What you will do:
Repeat the lines of the material below exactly, beginning at the one with "Scotch & Soda Parka Jas Olijfgroen" and stopping after the last.
### Source material
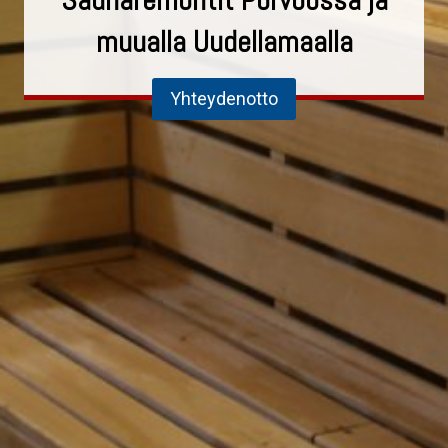
Saunaremontit Porvoossa ja
muualla Uudellamaalla
Yhteydenotto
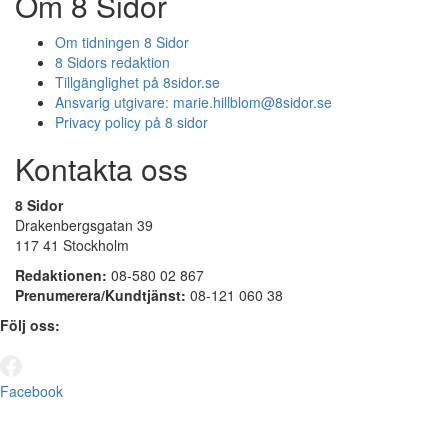
Om 8 Sidor
Om tidningen 8 Sidor
8 Sidors redaktion
Tillgänglighet på 8sidor.se
Ansvarig utgivare:
marie.hillblom@8sidor.se
Privacy policy på 8 sidor
Kontakta oss
8 Sidor
Drakenbergsgatan 39
117 41 Stockholm
Redaktionen:
08-580 02 867
Prenumerera/Kundtjänst:
08-121 060 38
Följ oss:
Facebook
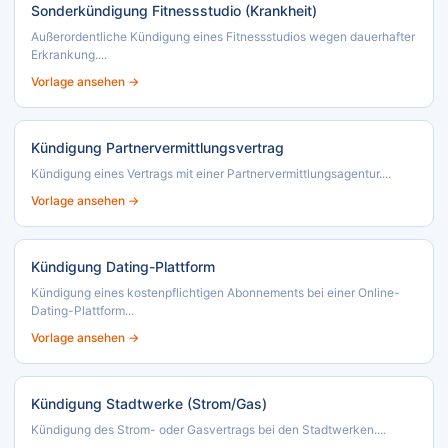
Sonderkündigung Fitnessstudio (Krankheit)
Außerordentliche Kündigung eines Fitnessstudios wegen dauerhafter
Erkrankung....
Vorlage ansehen →
Kündigung Partnervermittlungsvertrag
Kündigung eines Vertrags mit einer Partnervermittlungsagentur....
Vorlage ansehen →
Kündigung Dating-Plattform
Kündigung eines kostenpflichtigen Abonnements bei einer Online-
Dating-Plattform...
Vorlage ansehen →
Kündigung Stadtwerke (Strom/Gas)
Kündigung des Strom- oder Gasvertrags bei den Stadtwerken....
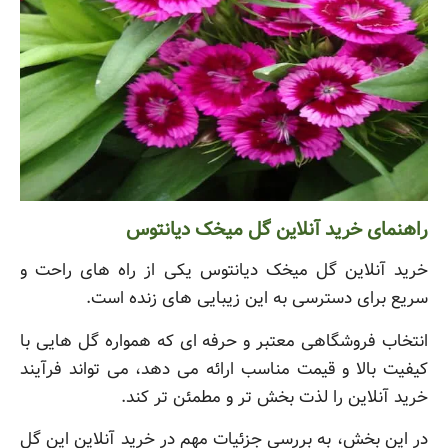
راهنمای خرید آنلاین گل میخک دیانتوس
خرید آنلاین گل میخک دیانتوس یکی از راه های راحت و
سریع برای دسترسی به این زیبایی های زنده است.
انتخاب فروشگاهی معتبر و حرفه ای که همواره گل هایی با
کیفیت بالا و قیمت مناسب ارائه می دهد، می تواند فرآیند
خرید آنلاین را لذت بخش تر و مطمئن تر کند.
در این بخش، به بررسی جزئیات مهم در خرید آنلاین این گل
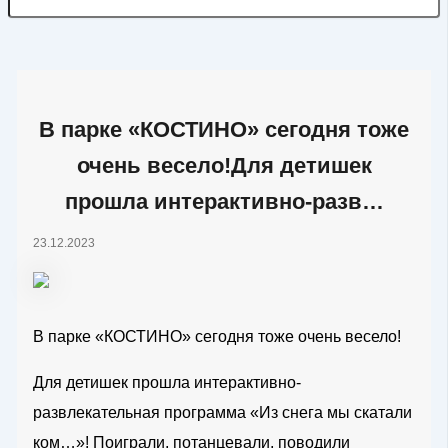
В парке «КОСТИНО» сегодня тоже
очень весело!Для детишек
прошла интерактивно-разв…
23.12.2023
В парке «КОСТИНО» сегодня тоже очень весело!
Для детишек прошла интерактивно-
развлекательная программа «Из снега мы скатали
ком…»! Поиграли, потанцевали, поводили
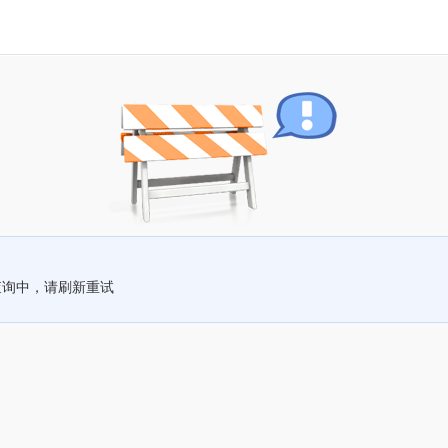
查询中，请刷新重试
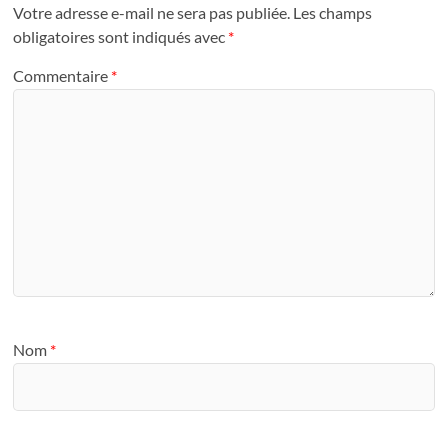
Votre adresse e-mail ne sera pas publiée.
Les champs
obligatoires sont indiqués avec
*
Commentaire
*
Nom
*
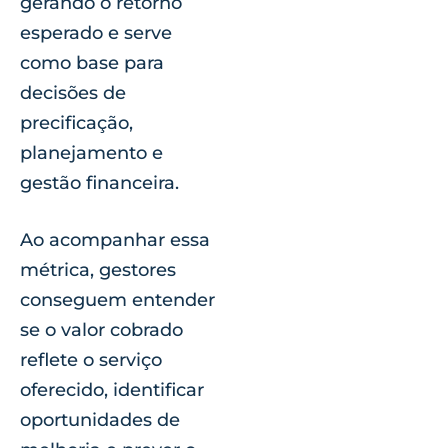
gerando o retorno
esperado e serve
como base para
decisões de
precificação,
planejamento e
gestão financeira.
Ao acompanhar essa
métrica, gestores
conseguem entender
se o valor cobrado
reflete o serviço
oferecido, identificar
oportunidades de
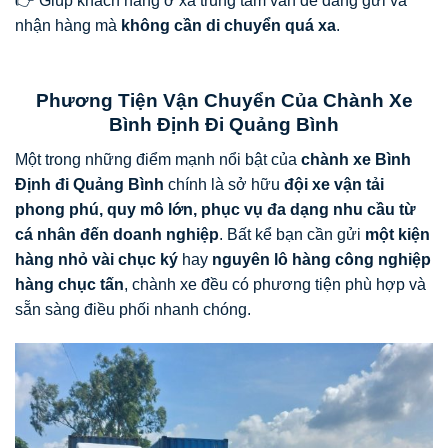
👉 Giúp khách hàng ở xa trung tâm vẫn dễ dàng gửi và
nhận hàng mà
không cần di chuyển quá xa
.
Phương Tiện Vận Chuyển Của Chành Xe
Bình Định Đi Quảng Bình
Một trong những điểm mạnh nổi bật của
chành xe Bình
Định đi Quảng Bình
chính là sở hữu
đội xe vận tải
phong phú, quy mô lớn, phục vụ đa dạng nhu cầu từ
cá nhân đến doanh nghiệp
. Bất kể bạn cần gửi
một kiện
hàng nhỏ vài chục ký
hay
nguyên lô hàng công nghiệp
hàng chục tấn
, chành xe đều có phương tiện phù hợp và
sẵn sàng điều phối nhanh chóng.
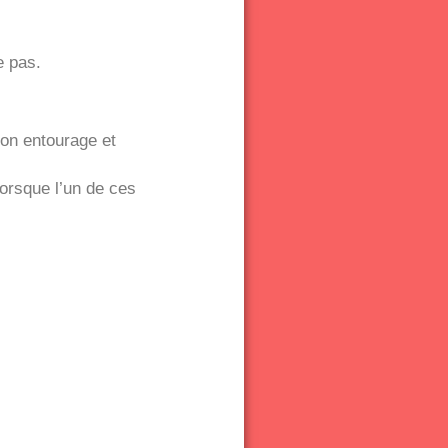
e pas.
son entourage et
orsque l’un de ces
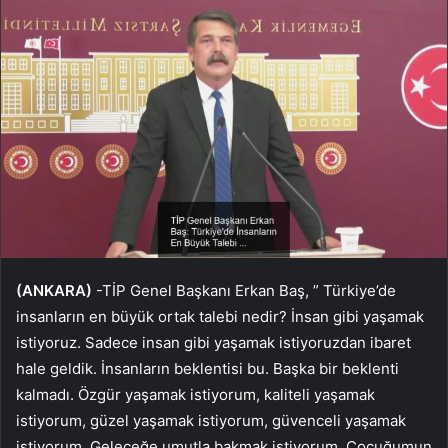
(ANKARA)
-TİP Genel Başkanı Erkan Baş, ” Türkiye’de
insanların en büyük ortak talebi nedir? İnsan gibi yaşamak
istiyoruz. Sadece insan gibi yaşamak istiyoruzdan ibaret
hale geldik. İnsanların beklentisi bu. Başka bir beklenti
kalmadı. Özgür yaşamak istiyorum, kaliteli yaşamak
istiyorum, güzel yaşamak istiyorum, güvenceli yaşamak
istiyorum. Geleceğe umutla bakmak istiyorum. Çocuğumun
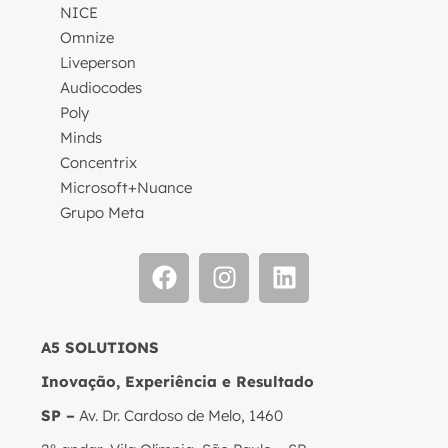
NICE
Omnize
Liveperson
Audiocodes
Poly
Minds
Concentrix
Microsoft+Nuance
Grupo Meta
A5 SOLUTIONS
Inovação, Experiência e Resultado
SP –
Av. Dr. Cardoso de Melo, 1460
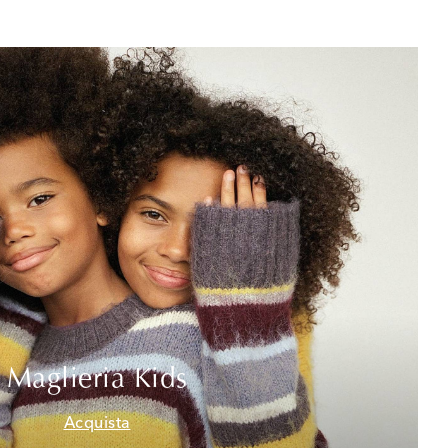
Maglieria Kids
Acquista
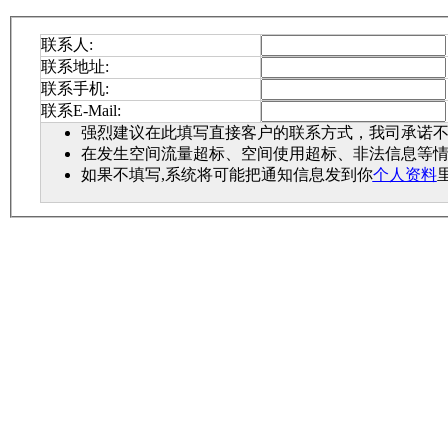
联系人:
联系地址:
联系手机:
联系E-Mail:
强烈建议在此填写直接客户的联系方式，我司承诺
在发生空间流量超标、空间使用超标、非法信息等
如果不填写,系统将可能把通知信息发到你
个人资料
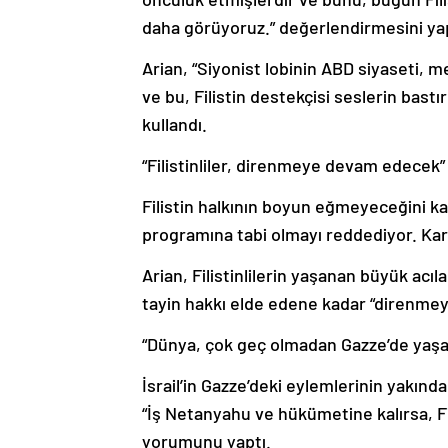
daha görüyoruz.” değerlendirmesini yap
Arian, “Siyonist lobinin ABD siyaseti,
ve bu, Filistin destekçisi seslerin bastı
kullandı.
“Filistinliler, direnmeye devam edecek”
Filistin halkının boyun eğmeyeceğini kay
programına tabi olmayı reddediyor. Kara
Arian, Filistinlilerin yaşanan büyük acı
tayin hakkı elde edene kadar “direnmey
“Dünya, çok geç olmadan Gazze’de yaşana
İsrail’in Gazze’deki eylemlerinin yakın
“İş Netanyahu ve hükümetine kalırsa, Fi
yorumunu yaptı.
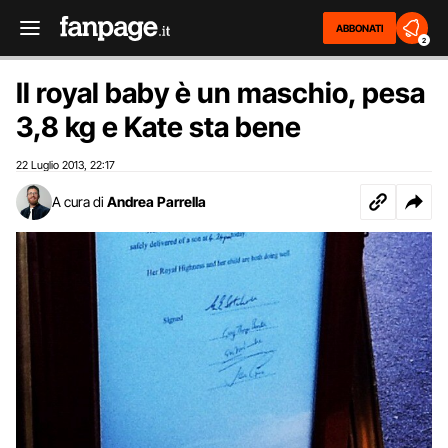
ABBONATI
2
Il royal baby è un maschio, pesa
3,8 kg e Kate sta bene
22 Luglio 2013
22:17
,
A cura di
Andrea Parrella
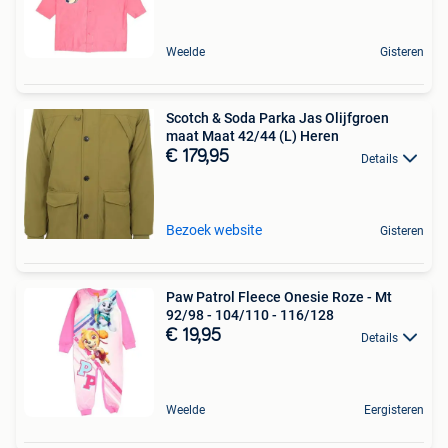
Weelde
Gisteren
Scotch & Soda Parka Jas Olijfgroen
maat Maat 42/44 (L) Heren
€ 179,95
Details
Bezoek website
Gisteren
Paw Patrol Fleece Onesie Roze - Mt
92/98 - 104/110 - 116/128
€ 19,95
Details
Weelde
Eergisteren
######
Result of this task:
Scotch & Soda Parka Jas Olijfgroen
maat Maat 42/44 (L) Heren
€ 179,95
Details
Bezoek website
Gisteren
Paw Patrol Fleece Onesie Roze - Mt
92/98 - 104/110 - 116/128
€ 19,95
Details
Weelde
Eergisteren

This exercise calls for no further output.